Recent cases suggest that the High Court is unlikely to consider the traditions and ethics of western medical practice in determining the content of medical service. The court is likely to interpret medical service in a way that leaves the politically accountable legislature free to determine whether medical euthanasia ought to be legal.

The same-sex marriage case suggests the High Court will leave it to parliament to decide on euthanasia. AAP/Daniel Munoz

In the recent same-sex marriage case, the court adopted a very abstract definition of the term marriage in the marriage power, rejecting the argument that our traditional understanding of marriage limited it to a relationship between persons of the opposite sex. This left parliament free to decide whether to permit same-sex marriage. The court is likely to adopt a similarly abstract definition of medical service, leaving it for parliament to determine whether to permit euthanasia.

Hence, a challenge to the law on the grounds that it is not a law with respect to the provision of medical services is likely to fail.

2. What about the territories?

Can the Commonwealth legislate for euthanasia in a territory? The Commonwealth can legislate for assisted suicide in a territory, whether or not the territory in question criminalises euthanasia. This is because section 122 of the constitution gives the Commonwealth unlimited legislative power over territories.

Commonwealth law prevails over inconsistent territory law.

3. Immunity under the corporations power?

Can the Commonwealth under the corporations power give an employee of a corporation an immunity from a state law criminalising euthanasia? Laws that change the rights and duties of trading and finance corporations probably fall within the corporations power, regardless of the subject of the laws.

So, a law permitting a trading or a finance corporation to provide a euthanasia service is probably valid under the corporations power, even if euthanasia is a crime under state law.

If the corporation could legally provide such a service, given that corporations can only act through their employees and agents, its immunity from state law would extend to its employees or agents who performed the service.
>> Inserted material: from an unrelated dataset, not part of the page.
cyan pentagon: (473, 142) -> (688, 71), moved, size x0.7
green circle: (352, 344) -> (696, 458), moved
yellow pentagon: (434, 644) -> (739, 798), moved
The bill does not permit corporations to provide euthanasia but permits a doctor employed by a corporation to do so. In applying to the employees of corporations so as to change their rights and duties without changing the rights and duties of the corporation, it may be beyond power.

4. Who qualifies as a trading corporation?
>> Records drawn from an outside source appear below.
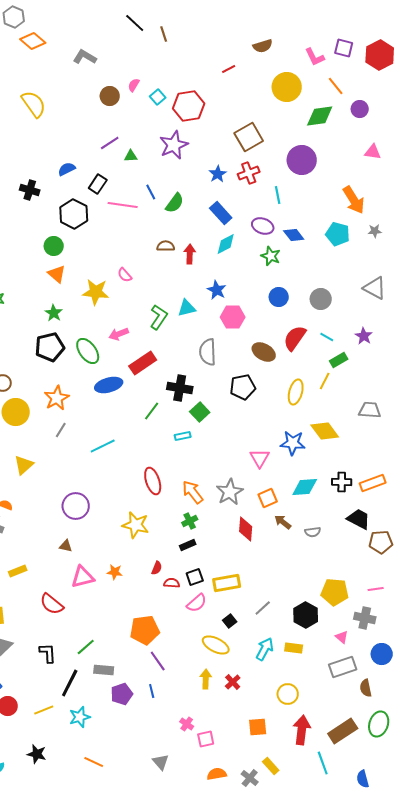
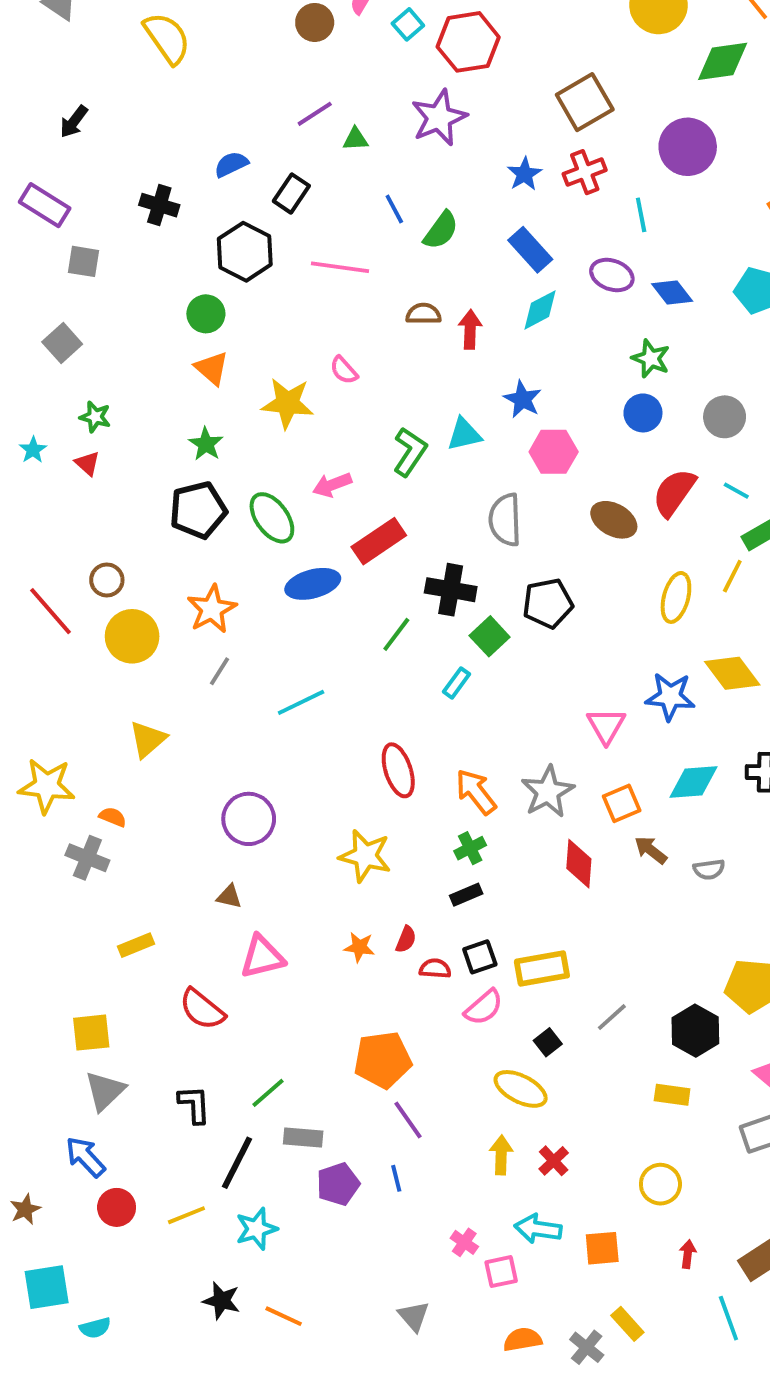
pink line: (123, 205) -> (340, 267), moved
green star: (271, 256) -> (651, 359), moved
black pentagon: (243, 387) -> (548, 603), moved
cyan rectangle: (183, 436) -> (456, 683), turned -42
orange star: (115, 572) -> (359, 947), moved
cyan arrow: (265, 649) -> (538, 1229), moved, turned -110
red arrow: (302, 730) -> (688, 1254), size x0.5
black star: (37, 754) -> (221, 1301), moved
Is a corporation that provides medical services, such as an incorporated medical practice, a hospital or a nursing home, a trading corporation for the purposes of the corporations power?
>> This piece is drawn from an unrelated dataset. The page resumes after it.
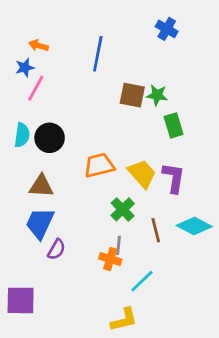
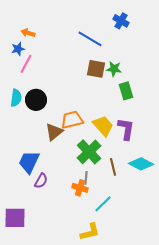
blue line: (98, 54) -> (90, 39), moved, turned -70
brown triangle: (41, 186) -> (54, 132), moved, turned -42
green cross: (123, 209) -> (89, 152), size x1.4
The corporations power applies only to certain types of corporation, the most important being trading corporations. A corporation the business of which includes the provision of goods or services in return for a fee is likely to be a trading corporation.

Whether the corporation intends to provide a service rather than make a profit and whether the corporation’s core business is manufacturing or mining or providing medical services rather than trade are largely irrelevant in determining whether it is a trading corporation. Hence hospitals, nursing homes and incorporated medical practices are probably trading corporations.

Conclusion

The bill, apart from the provision that permits a doctor employed by a corporation to perform euthanasia, is probably valid. That provision, which is poorly drafted, would be more likely to succeed if it empowered corporations to provide euthanasia.